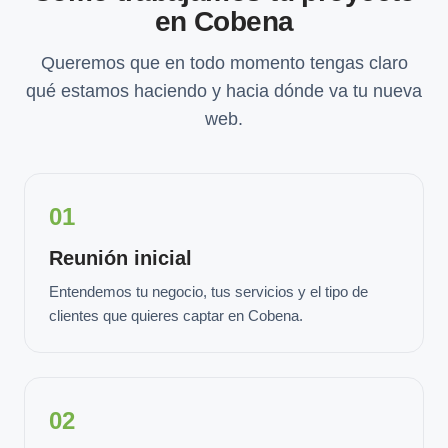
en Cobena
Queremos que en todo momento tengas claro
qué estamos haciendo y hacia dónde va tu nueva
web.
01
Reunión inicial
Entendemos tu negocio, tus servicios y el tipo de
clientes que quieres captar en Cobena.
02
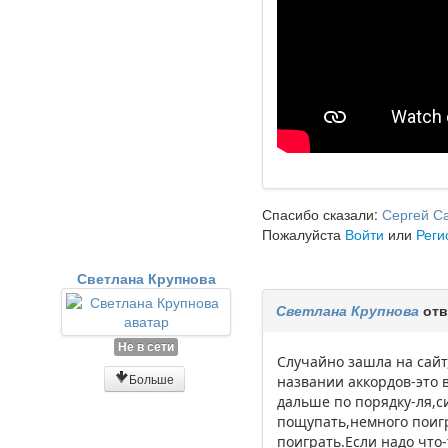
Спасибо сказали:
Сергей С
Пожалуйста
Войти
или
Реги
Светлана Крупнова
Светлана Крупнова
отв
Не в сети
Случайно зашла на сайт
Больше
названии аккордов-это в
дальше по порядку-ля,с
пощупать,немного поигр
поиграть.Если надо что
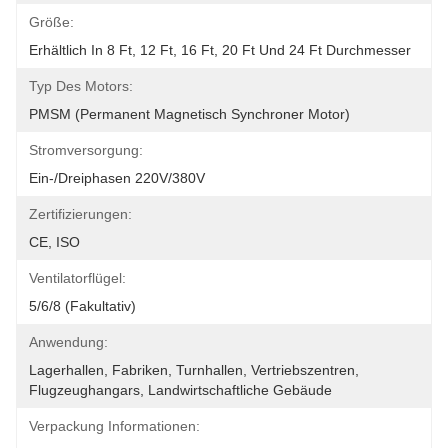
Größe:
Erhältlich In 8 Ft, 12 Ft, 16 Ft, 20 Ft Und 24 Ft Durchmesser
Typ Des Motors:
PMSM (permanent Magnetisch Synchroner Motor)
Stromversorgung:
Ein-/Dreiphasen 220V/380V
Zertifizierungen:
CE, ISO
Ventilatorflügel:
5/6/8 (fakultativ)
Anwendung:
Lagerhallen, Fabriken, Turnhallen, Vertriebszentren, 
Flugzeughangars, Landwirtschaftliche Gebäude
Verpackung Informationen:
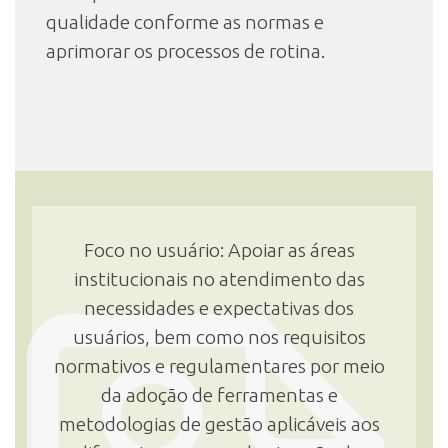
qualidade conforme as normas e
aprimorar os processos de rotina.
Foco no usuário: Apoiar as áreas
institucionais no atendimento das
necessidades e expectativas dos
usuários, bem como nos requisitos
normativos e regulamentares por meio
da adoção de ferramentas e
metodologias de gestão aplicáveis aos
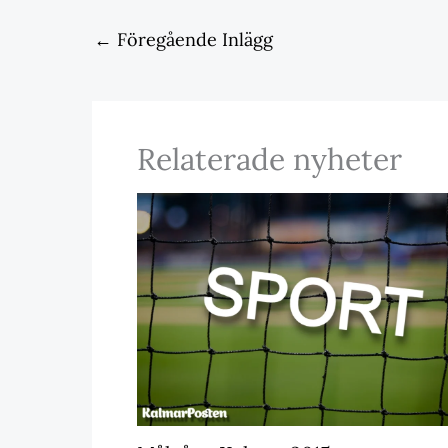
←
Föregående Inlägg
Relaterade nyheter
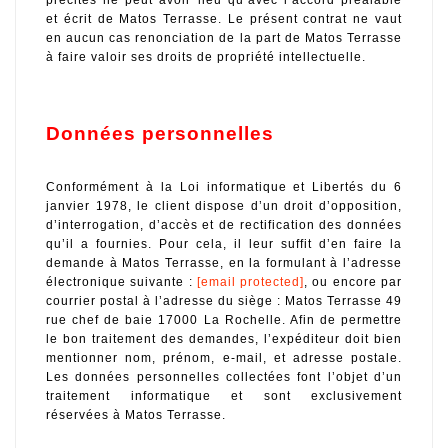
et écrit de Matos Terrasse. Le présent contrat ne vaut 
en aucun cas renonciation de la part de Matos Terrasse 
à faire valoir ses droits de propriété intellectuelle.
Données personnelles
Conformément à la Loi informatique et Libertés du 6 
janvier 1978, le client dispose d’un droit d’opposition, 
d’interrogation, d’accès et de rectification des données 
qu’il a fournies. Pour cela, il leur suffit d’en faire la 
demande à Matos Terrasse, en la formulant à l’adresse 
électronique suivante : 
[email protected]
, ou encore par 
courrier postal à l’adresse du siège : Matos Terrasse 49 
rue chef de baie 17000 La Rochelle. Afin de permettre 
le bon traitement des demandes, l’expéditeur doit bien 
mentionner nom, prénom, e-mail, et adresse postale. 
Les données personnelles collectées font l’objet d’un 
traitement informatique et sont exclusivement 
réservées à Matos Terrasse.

*-*-*

**EXERCISE:** A single figure is required: the number of lines in the data above in which the word "Terrasse" appears.

**FINISHED TASK:** 5